_Your objective_. Return every entry exactly, except for any pictures.

Document layout analysis data
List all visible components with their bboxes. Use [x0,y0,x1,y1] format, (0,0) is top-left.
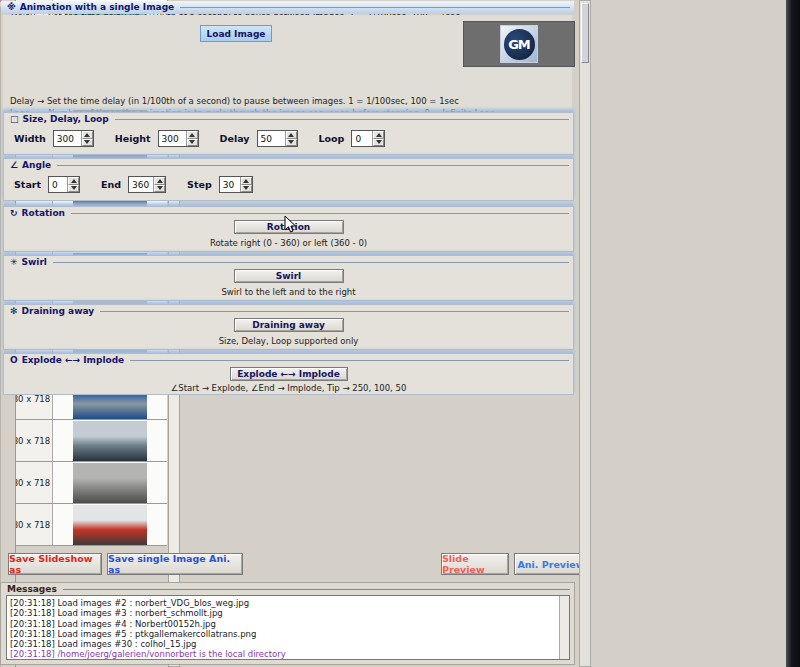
spin-up-icon[interactable] [82,131,93,139]
size-delay-loop-section: □ Size, Delay, Loop Width 300 Height 300 [3,112,574,155]
spin-up-icon[interactable] [373,131,384,139]
draining-icon: ✻ [10,306,18,316]
preview-cell [53,462,167,503]
slide-preview-button[interactable]: Slide Preview [441,553,509,575]
preview-thumbnail-sun-over-sea[interactable] [73,421,147,461]
spin-up-icon[interactable] [68,177,79,185]
delay-label: Delay [220,133,250,144]
spin-down-icon[interactable] [286,139,297,147]
spin-down-icon[interactable] [82,139,93,147]
desktop-edge [786,0,800,667]
single-image-group: ※ Animation with a single Image Load Ima… [0,0,2,2]
swirl-section: ✳ Swirl Swirl Swirl to the left and to t… [3,255,574,301]
height-label: Height [115,133,151,144]
spin-down-icon[interactable] [68,185,79,193]
log-line: [20:31:18] Load images #2 : norbert_VDG_… [10,598,557,608]
messages-scrollbar[interactable] [559,596,569,659]
spin-down-icon[interactable] [187,139,198,147]
messages-log[interactable]: [20:31:18] Load images #2 : norbert_VDG_… [6,595,570,660]
log-line: [20:31:18] /home/joerg/galerien/vonnorbe… [10,649,557,659]
log-line: [20:31:18] Load images #4 : Norbert00152… [10,619,557,629]
draining-section: ✻ Draining away Draining away Size, Dela… [3,304,574,350]
scrollbar-thumb[interactable] [581,3,589,63]
log-line: [20:31:18] Load images #5 : ptkgallemake… [10,629,557,639]
log-line: [20:31:18] Load images #3 : norbert_schm… [10,608,557,618]
swirl-caption: Swirl to the left and to the right [4,287,573,297]
preview-cell [53,504,167,545]
width-spinner[interactable]: 300 [53,130,94,147]
spin-up-icon[interactable] [286,131,297,139]
spin-down-icon[interactable] [241,185,252,193]
angle-icon: ∠ [10,160,18,170]
swirl-button[interactable]: Swirl [234,269,344,283]
swirl-section-title: Swirl [22,257,47,267]
spin-up-icon[interactable] [154,177,165,185]
angle-section-title: Angle [22,160,51,170]
save-slideshow-button[interactable]: Save Slideshow as [8,553,102,575]
single-image-top-area: Load Image GM Delay → Set the time delay… [3,15,572,110]
gm-logo-frame: GM [463,21,575,67]
end-label: End [101,179,121,190]
mouse-cursor-icon [284,215,297,234]
angle-spinner-row: Start 0 End 360 Step 30 [14,176,253,193]
angle-section: ∠ Angle Start 0 End 360 Step [3,158,574,201]
preview-thumbnail-red-machinery[interactable] [73,505,147,545]
start-spinner[interactable]: 0 [48,176,80,193]
checkbox-icon[interactable]: □ [10,114,19,124]
action-bar: Save Slideshow as Save single Image Ani.… [0,551,575,578]
gm-logo-icon: GM [500,25,538,63]
info-line-delay: Delay → Set the time delay (in 1/100th o… [10,96,495,108]
step-label: Step [187,179,212,190]
load-image-button[interactable]: Load Image [200,25,272,42]
explode-section: O Explode ←→ Implode Explode ←→ Implode … [3,353,574,395]
save-single-image-button[interactable]: Save single Image Ani. as [107,553,243,575]
single-image-titlebar: ※ Animation with a single Image [1,1,574,14]
loop-spinner[interactable]: 0 [351,130,385,147]
size-spinner-row: Width 300 Height 300 Delay 50 [14,130,385,147]
delay-spinner[interactable]: 50 [257,130,298,147]
rotation-section-title: Rotation [22,208,65,218]
spin-up-icon[interactable] [241,177,252,185]
right-panel-scrollbar[interactable] [579,0,591,667]
start-label: Start [14,179,41,190]
spin-down-icon[interactable] [373,139,384,147]
table-row[interactable]: 1280 x 718 [0,420,167,462]
messages-title: Messages [7,584,57,594]
preview-thumbnail-concrete-building[interactable] [73,463,147,503]
film-icon: ※ [7,2,16,12]
swirl-icon: ✳ [10,257,18,267]
size-section-title: Size, Delay, Loop [23,114,109,124]
explode-caption: ∠Start → Explode, ∠End → Implode, Tip → … [4,383,573,393]
table-row[interactable]: 1280 x 718 [0,462,167,504]
explode-implode-button[interactable]: Explode ←→ Implode [230,367,348,381]
step-spinner[interactable]: 30 [219,176,253,193]
spin-up-icon[interactable] [187,131,198,139]
rotation-icon: ↻ [10,208,18,218]
rotation-caption: Rotate right (0 - 360) or left (360 - 0) [4,238,573,248]
spin-down-icon[interactable] [154,185,165,193]
height-spinner[interactable]: 300 [158,130,199,147]
single-image-title: Animation with a single Image [20,2,174,12]
explode-icon: O [10,355,18,365]
draining-caption: Size, Delay, Loop supported only [4,336,573,346]
ani-preview-button[interactable]: Ani. Preview [514,553,588,575]
draining-section-title: Draining away [22,306,95,316]
preview-cell [53,420,167,461]
app-window: ▣ ↺ Dimension Preview 1280 x 8531280 x 7… [0,0,800,667]
table-row[interactable]: 1280 x 718 [0,504,167,546]
draining-away-button[interactable]: Draining away [234,318,344,332]
explode-section-title: Explode ←→ Implode [22,355,125,365]
log-line: [20:31:18] Load images #30 : colhol_15.j… [10,639,557,649]
loop-label: Loop [319,133,345,144]
end-spinner[interactable]: 360 [128,176,166,193]
messages-group: Messages [20:31:18] Load images #2 : nor… [0,582,575,665]
width-label: Width [14,133,46,144]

_Response to this exercise_.
List all visible components with their bboxes. Use [x0,y0,x1,y1] format, (0,0) is top-left.
spin-up-icon[interactable] [82,131,93,139]
size-delay-loop-section: □ Size, Delay, Loop Width 300 Height 300 [3,112,574,155]
spin-up-icon[interactable] [373,131,384,139]
draining-icon: ✻ [10,306,18,316]
preview-cell [53,462,167,503]
slide-preview-button[interactable]: Slide Preview [441,553,509,575]
preview-thumbnail-sun-over-sea[interactable] [73,421,147,461]
spin-up-icon[interactable] [68,177,79,185]
delay-label: Delay [220,133,250,144]
spin-down-icon[interactable] [286,139,297,147]
spin-down-icon[interactable] [82,139,93,147]
desktop-edge [786,0,800,667]
single-image-group: ※ Animation with a single Image Load Ima… [0,0,2,2]
swirl-section: ✳ Swirl Swirl Swirl to the left and to t… [3,255,574,301]
height-label: Height [115,133,151,144]
spin-down-icon[interactable] [68,185,79,193]
log-line: [20:31:18] Load images #2 : norbert_VDG_… [10,598,557,608]
messages-scrollbar[interactable] [559,596,569,659]
spin-down-icon[interactable] [187,139,198,147]
messages-log[interactable]: [20:31:18] Load images #2 : norbert_VDG_… [6,595,570,660]
log-line: [20:31:18] /home/joerg/galerien/vonnorbe… [10,649,557,659]
log-line: [20:31:18] Load images #4 : Norbert00152… [10,619,557,629]
draining-section: ✻ Draining away Draining away Size, Dela… [3,304,574,350]
scrollbar-thumb[interactable] [581,3,589,63]
log-line: [20:31:18] Load images #5 : ptkgallemake… [10,629,557,639]
log-line: [20:31:18] Load images #3 : norbert_schm… [10,608,557,618]
swirl-caption: Swirl to the left and to the right [4,287,573,297]
preview-cell [53,504,167,545]
width-spinner[interactable]: 300 [53,130,94,147]
spin-up-icon[interactable] [286,131,297,139]
spin-down-icon[interactable] [241,185,252,193]
angle-icon: ∠ [10,160,18,170]
swirl-button[interactable]: Swirl [234,269,344,283]
swirl-section-title: Swirl [22,257,47,267]
spin-up-icon[interactable] [154,177,165,185]
angle-section-title: Angle [22,160,51,170]
save-slideshow-button[interactable]: Save Slideshow as [8,553,102,575]
single-image-top-area: Load Image GM Delay → Set the time delay… [3,15,572,110]
gm-logo-frame: GM [463,21,575,67]
end-label: End [101,179,121,190]
mouse-cursor-icon [284,215,297,234]
angle-spinner-row: Start 0 End 360 Step 30 [14,176,253,193]
angle-section: ∠ Angle Start 0 End 360 Step [3,158,574,201]
preview-thumbnail-red-machinery[interactable] [73,505,147,545]
start-spinner[interactable]: 0 [48,176,80,193]
checkbox-icon[interactable]: □ [10,114,19,124]
action-bar: Save Slideshow as Save single Image Ani.… [0,551,575,578]
gm-logo-icon: GM [500,25,538,63]
info-line-delay: Delay → Set the time delay (in 1/100th o… [10,96,495,108]
step-label: Step [187,179,212,190]
load-image-button[interactable]: Load Image [200,25,272,42]
explode-section: O Explode ←→ Implode Explode ←→ Implode … [3,353,574,395]
save-single-image-button[interactable]: Save single Image Ani. as [107,553,243,575]
single-image-titlebar: ※ Animation with a single Image [1,1,574,14]
loop-spinner[interactable]: 0 [351,130,385,147]
size-spinner-row: Width 300 Height 300 Delay 50 [14,130,385,147]
delay-spinner[interactable]: 50 [257,130,298,147]
rotation-section-title: Rotation [22,208,65,218]
spin-up-icon[interactable] [241,177,252,185]
right-panel-scrollbar[interactable] [579,0,591,667]
start-label: Start [14,179,41,190]
spin-down-icon[interactable] [373,139,384,147]
table-row[interactable]: 1280 x 718 [0,420,167,462]
messages-title: Messages [7,584,57,594]
preview-thumbnail-concrete-building[interactable] [73,463,147,503]
film-icon: ※ [7,2,16,12]
swirl-icon: ✳ [10,257,18,267]
size-section-title: Size, Delay, Loop [23,114,109,124]
explode-caption: ∠Start → Explode, ∠End → Implode, Tip → … [4,383,573,393]
table-row[interactable]: 1280 x 718 [0,462,167,504]
explode-implode-button[interactable]: Explode ←→ Implode [230,367,348,381]
step-spinner[interactable]: 30 [219,176,253,193]
spin-up-icon[interactable] [187,131,198,139]
rotation-icon: ↻ [10,208,18,218]
rotation-caption: Rotate right (0 - 360) or left (360 - 0) [4,238,573,248]
spin-down-icon[interactable] [154,185,165,193]
height-spinner[interactable]: 300 [158,130,199,147]
single-image-title: Animation with a single Image [20,2,174,12]
explode-icon: O [10,355,18,365]
draining-caption: Size, Delay, Loop supported only [4,336,573,346]
ani-preview-button[interactable]: Ani. Preview [514,553,588,575]
draining-section-title: Draining away [22,306,95,316]
preview-cell [53,420,167,461]
app-window: ▣ ↺ Dimension Preview 1280 x 8531280 x 7… [0,0,800,667]
table-row[interactable]: 1280 x 718 [0,504,167,546]
draining-away-button[interactable]: Draining away [234,318,344,332]
explode-section-title: Explode ←→ Implode [22,355,125,365]
log-line: [20:31:18] Load images #30 : colhol_15.j… [10,639,557,649]
loop-label: Loop [319,133,345,144]
end-spinner[interactable]: 360 [128,176,166,193]
messages-group: Messages [20:31:18] Load images #2 : nor… [0,582,575,665]
width-label: Width [14,133,46,144]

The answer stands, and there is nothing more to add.